Percorsi il tragitto questa volta con il cuore in gola perché non ricordavo di aver messo il telefono in un ripiano. Poi, d’improvviso, rividi la scena: l’anziana signora, che lavorava come bidella nella mia scuola ai tempi d’oro della mia carriera di insegnante, mi aveva fermata, convinta che volessi ignorarla o che, forse, non l’avessi riconosciuta. Certo, era stata proprio lei a farmi confondere. Mi diressi al reparto shampoo-sapone-deodoranti e lì, accanto alle fiale che rinforzano il cuoio capelluto, lo vidi e lo sentii contemporaneamente. Anche questa volta era andata bene, pensai, sollevata. La felicità è davvero nelle piccole cose: una suoneria familiare e il tuo amico telefonino che aspetta solo te. Mi diressi di nuovo al reparto pane e dolci e ringraziai calorosamente quel giovane uomo.
Nessuno- gli dissi – avrebbe mai fatto una cosa così importante con tanta disponibilità. Tornai alle casse dove, nel frattempo, le file si erano allungate.
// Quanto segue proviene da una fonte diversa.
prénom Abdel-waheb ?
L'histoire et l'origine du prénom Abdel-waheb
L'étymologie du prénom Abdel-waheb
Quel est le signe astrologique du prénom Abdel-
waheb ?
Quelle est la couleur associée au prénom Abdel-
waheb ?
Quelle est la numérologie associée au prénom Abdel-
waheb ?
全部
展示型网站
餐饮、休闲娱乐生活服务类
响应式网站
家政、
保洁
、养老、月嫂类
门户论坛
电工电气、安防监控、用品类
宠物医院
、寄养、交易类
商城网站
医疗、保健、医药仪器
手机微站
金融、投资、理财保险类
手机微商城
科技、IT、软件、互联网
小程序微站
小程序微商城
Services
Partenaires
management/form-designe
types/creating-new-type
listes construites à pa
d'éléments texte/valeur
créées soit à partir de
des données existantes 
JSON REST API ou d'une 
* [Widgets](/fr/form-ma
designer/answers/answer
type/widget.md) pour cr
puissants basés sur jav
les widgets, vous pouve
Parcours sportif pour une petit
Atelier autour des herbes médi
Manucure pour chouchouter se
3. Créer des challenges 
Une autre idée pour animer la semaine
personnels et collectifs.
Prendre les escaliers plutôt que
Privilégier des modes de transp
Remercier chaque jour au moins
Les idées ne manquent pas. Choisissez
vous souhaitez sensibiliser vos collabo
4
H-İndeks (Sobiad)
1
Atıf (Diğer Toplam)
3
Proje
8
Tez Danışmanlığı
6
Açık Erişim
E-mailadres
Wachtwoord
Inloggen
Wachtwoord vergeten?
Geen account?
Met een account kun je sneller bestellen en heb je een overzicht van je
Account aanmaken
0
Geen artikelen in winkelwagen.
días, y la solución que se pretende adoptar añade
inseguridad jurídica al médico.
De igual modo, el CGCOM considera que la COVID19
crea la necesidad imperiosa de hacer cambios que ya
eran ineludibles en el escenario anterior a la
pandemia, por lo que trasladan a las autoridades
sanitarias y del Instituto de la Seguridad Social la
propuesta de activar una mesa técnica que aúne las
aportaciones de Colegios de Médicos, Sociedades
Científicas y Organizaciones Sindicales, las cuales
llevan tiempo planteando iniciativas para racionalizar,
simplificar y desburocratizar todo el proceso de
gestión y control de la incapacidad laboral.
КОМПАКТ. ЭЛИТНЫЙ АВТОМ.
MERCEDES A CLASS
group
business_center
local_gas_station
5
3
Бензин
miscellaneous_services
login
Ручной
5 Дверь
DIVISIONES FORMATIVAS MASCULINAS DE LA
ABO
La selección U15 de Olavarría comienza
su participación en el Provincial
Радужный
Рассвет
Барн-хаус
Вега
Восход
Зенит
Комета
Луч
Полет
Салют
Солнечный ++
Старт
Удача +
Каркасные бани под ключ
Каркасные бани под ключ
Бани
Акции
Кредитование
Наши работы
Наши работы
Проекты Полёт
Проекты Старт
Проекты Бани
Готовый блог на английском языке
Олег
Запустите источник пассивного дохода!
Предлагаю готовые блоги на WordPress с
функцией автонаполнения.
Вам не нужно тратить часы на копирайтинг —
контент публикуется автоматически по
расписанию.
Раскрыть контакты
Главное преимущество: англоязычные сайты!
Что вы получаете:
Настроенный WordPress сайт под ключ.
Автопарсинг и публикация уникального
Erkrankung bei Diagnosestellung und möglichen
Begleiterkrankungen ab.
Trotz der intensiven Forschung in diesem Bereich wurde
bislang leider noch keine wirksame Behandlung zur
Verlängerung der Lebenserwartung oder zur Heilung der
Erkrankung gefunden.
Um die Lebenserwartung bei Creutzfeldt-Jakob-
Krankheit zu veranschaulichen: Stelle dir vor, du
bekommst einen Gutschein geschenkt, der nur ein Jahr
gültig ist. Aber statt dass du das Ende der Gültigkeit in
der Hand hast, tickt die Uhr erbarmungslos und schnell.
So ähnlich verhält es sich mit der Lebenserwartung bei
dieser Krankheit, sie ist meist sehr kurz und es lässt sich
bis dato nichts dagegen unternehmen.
Scelsi di nuovo quella con la cassiera giovane con le labbra disegnate dalla matita perché mi sembrava la più veloce. La stessa velocità, unita alla disinvoltura, la usava sicuramente per fare il contorno viola alla bocca, con pessimi risultati- pensai.
In fila c’era anche l’anziana bidella che, di nuovo, mi sorrise e mi chiamò ancora professoressa. Rieccola – pensai. Aveva tanta voglia di parlare anche lei e io non avevo nessuna fretta ormai. Con 500 euro di pensione cosa vuole che si possa comprare al giorno d’oggi? Ci rendiamo conto? Con 500 euro devi pagare le bollette, riscaldare la casa, comprare le medicine e fare la spesa ogni giorno. Di questi tempi non si può andare avanti con così poco! La voce era la stessa dei bei tempi, un po’ roca e lagnosa, cantilenante. Aveva ragione però – pensai – a lamentarsi. Eccome! Guardai dentro il suo enorme carrello. Pensai che avrebbero dovuto fornire carrelli diversificati: piccoli per i pensionati e grandi per i lavoratori. Vi erano poche cose, scelte tra le meno care, i viveri, per così dire, mi si strinse il cuore al pensiero di tante persone come lei.
Così, ripensai a Maria e alla mamma, donne il cui progetto di vita è stato quello di servire la famiglia e per le quali il supermercato vendeva cibo per sfamare ma anche qualche piacere extra. Offerte, buoni sconto, prodotti a breve scadenza ma anche qualche sfizio, qualche dolcetto e carne tenera.
Ritrovai il mio nuovo trolley lì, dove l’avevo lasciato. L’ombrello era agganciato alla mia mano sinistra e il cellulare in tasca, pronto all’uso. Era pesante quel trolley, più del solito. Era stracarico. Sarei arrivata a casa con le braccia doloranti e la schiena a pezzi. Toccava a me, adesso, trascinarlo fino a casa. E, tutto sommato, non mi pesava.